One Convincing Reason to Stop Investing Right Now Even If Stocks Are ‘On Sale’
One upside of the market downturn the economy is experiencing right now amidst the coronavirus pandemic is that one can buy more shares for their buck. However, not everyone is recommended to continue investing in the stock market at this time.
People who don’t have a lot of liquid cash right now are discouraged from continuing to use the money they currently have on stocks. This would prevent them from running short in the event that they lose their job. Instead, financial expert Ramit Sethi recommends people to focus their attention on and be more aggressive on building their emergency savings.
Speaking in one of his ‘fireside chats’ online, he said that money set aside for emergencies should be able to ferry an individual for a year considering the current events going on. This means pausing investing and even 401(k) or Roth IRA contributions.
Sethi’s current advice is a departure from his previous advocacy for investing. In fact, he even encouraged people to do so early in his book ‘I Will Teach You To Be Rich’. He also recommended readers put their extra money in a retirement account. But he is now tailoring his tips to better equip people for a potential recession as some experts are predicting in the near future. This means prioritizing one’s financial security over the returns they can get if they choose to buy stocks ‘on sale’ when prices are down with the rest of the economy.

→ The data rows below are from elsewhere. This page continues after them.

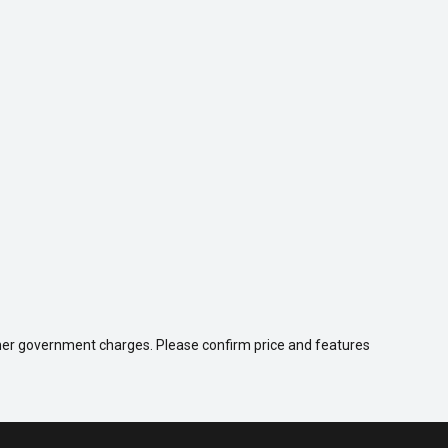
 other government charges. Please confirm price and features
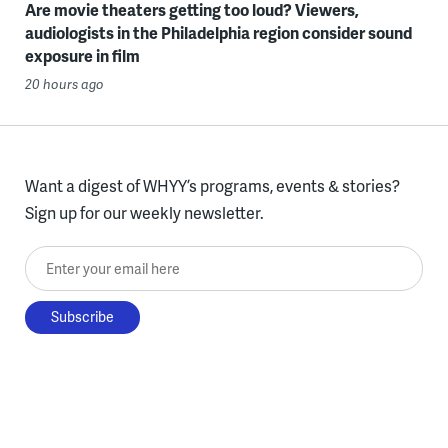
Are movie theaters getting too loud? Viewers,
audiologists in the Philadelphia region consider sound
exposure in film
20 hours ago
Want a digest of WHYY’s programs, events & stories?
Sign up for our weekly newsletter.
Enter your email here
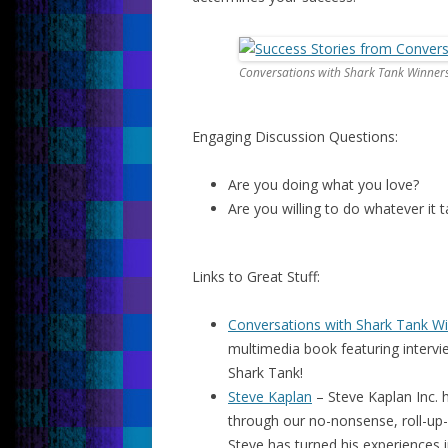
Conversations with Shark Tank Winner
Engaging Discussion Questions:
Are you doing what you love?
Are you willing to do whatever it
Links to Great Stuff:
Conversations with Shark Tank W
multimedia book featuring interv
Shark Tank!
Steve Kaplan
– Steve Kaplan Inc. h
through our no-nonsense, roll-up-
Steve has turned his experiences i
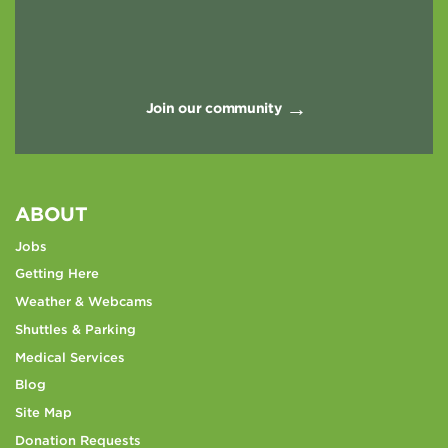
Join our community
ABOUT
Jobs
Getting Here
Weather & Webcams
Shuttles & Parking
Medical Services
Blog
Site Map
Donation Requests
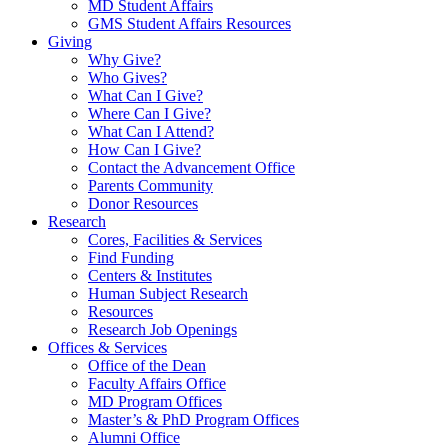
MD Student Affairs
GMS Student Affairs Resources
Giving
Why Give?
Who Gives?
What Can I Give?
Where Can I Give?
What Can I Attend?
How Can I Give?
Contact the Advancement Office
Parents Community
Donor Resources
Research
Cores, Facilities & Services
Find Funding
Centers & Institutes
Human Subject Research
Resources
Research Job Openings
Offices & Services
Office of the Dean
Faculty Affairs Office
MD Program Offices
Master’s & PhD Program Offices
Alumni Office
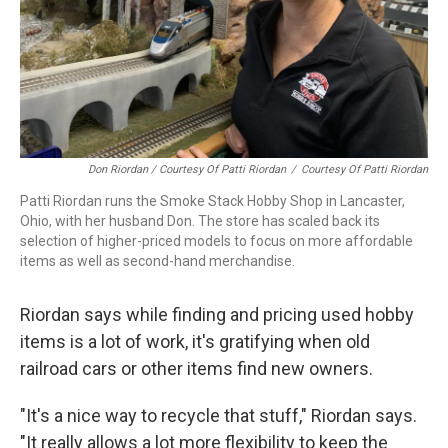
Don Riordan / Courtesy Of Patti Riordan
/
Courtesy Of Patti Riordan
Patti Riordan runs the Smoke Stack Hobby Shop in Lancaster,
Ohio, with her husband Don. The store has scaled back its
selection of higher-priced models to focus on more affordable
items as well as second-hand merchandise.
Riordan says while finding and pricing used hobby
items is a lot of work, it's gratifying when old
railroad cars or other items find new owners.
"It's a nice way to recycle that stuff," Riordan says.
"It really allows a lot more flexibility to keep the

He also gave some practical tips for building an emergency fund. The process requires a person to calculate how much their bare minimum expenses for a month would and then multiplying the amount by 12. The total number is how much should be kept in the fund.
Keeping with the Plan
Meanwhile, those who do have the cash to spare should carry on with their current investment plan. Although nobody can really tell for sure whether the market is going up or down, missing out on the great deals available right now can mean not being able to enjoy the maximum profits one can get at the moment. In the end, long-term investors should not panic seeing their previous investments decrease in value as they can handle volatility in the long run.